- **Task to carry out**: Pick each line containing "όρους" out of the records.
**********
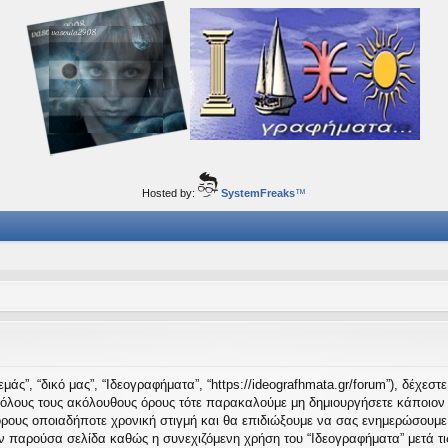
ορφα ταξίδια του νού...
Hosted by:
SystemFreaks
™
μάς”, “δικό μας”, “Ιδεογραφήματα”, “https://ideografhmata.gr/forum”), δέχεσ
 όλους τους ακόλουθους όρους τότε παρακαλούμε μη δημιουργήσετε κάποιον 
όρους οποιαδήποτε χρονική στιγμή και θα επιδιώξουμε να σας ενημερώσουμε
ν παρούσα σελίδα καθώς η συνεχιζόμενη χρήση του “Ιδεογραφήματα” μετά τις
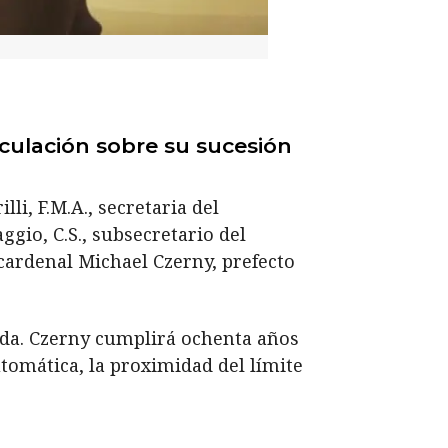
eculación sobre su sucesión
li, F.M.A., secretaria del
ggio, C.S., subsecretario del
 cardenal Michael Czerny, prefecto
ida. Czerny cumplirá ochenta años
tomática, la proximidad del límite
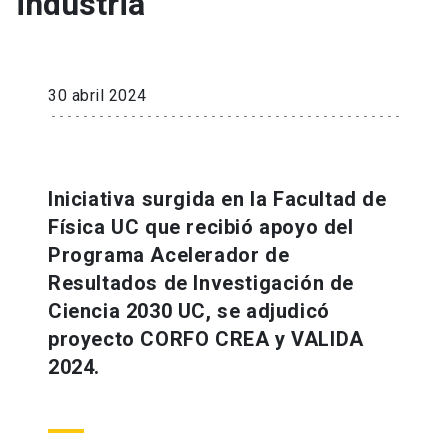
industria
30 abril 2024
Iniciativa surgida en la Facultad de
Física UC que recibió apoyo del
Programa Acelerador de
Resultados de Investigación de
Ciencia 2030 UC, se adjudicó
proyecto CORFO CREA y VALIDA
2024.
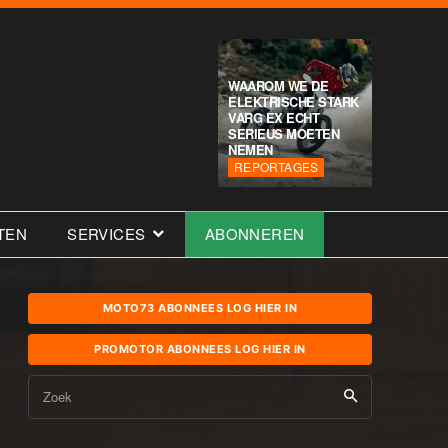
WAAROM WE DE
ELEKTRISCHE STARK
VARG EX ECHT
SERIEUS MOETEN
NEMEN
REPORTAGES
TEN
SERVICES
ABONNEREN
MOTO73 ABONNEES LOG HIER IN
PROMOTOR ABONNEES LOG HIER IN
Zoek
**********
- **Solution for this exercise**:
 όλους τους ακόλουθους όρους τότε παρακαλούμε μη δημιουργήσετε κάποιον 
όρους οποιαδήποτε χρονική στιγμή και θα επιδιώξουμε να σας ενημερώσουμε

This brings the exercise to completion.